What is needed » Only those lines from the one with "kuchnię włoską i testowanie nowych produktów." through the last line of the material belong in the answer, each repeated exactly.
++++ Data supplied ++++
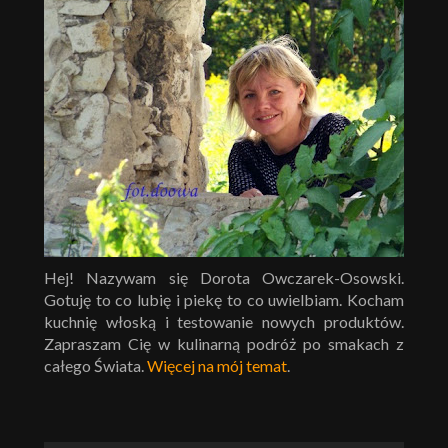
Hej! Nazywam się Dorota Owczarek-Osowski.
Gotuję to co lubię i piekę to co uwielbiam. Kocham
kuchnię włoską i testowanie nowych produktów.
Zapraszam Cię w kulinarną podróż po smakach z
całego Świata.
Więcej na mój temat
.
++++
Answer area »
kuchnię włoską i testowanie nowych produktów.
Zapraszam Cię w kulinarną podróż po smakach z
całego Świata.
Więcej na mój temat
.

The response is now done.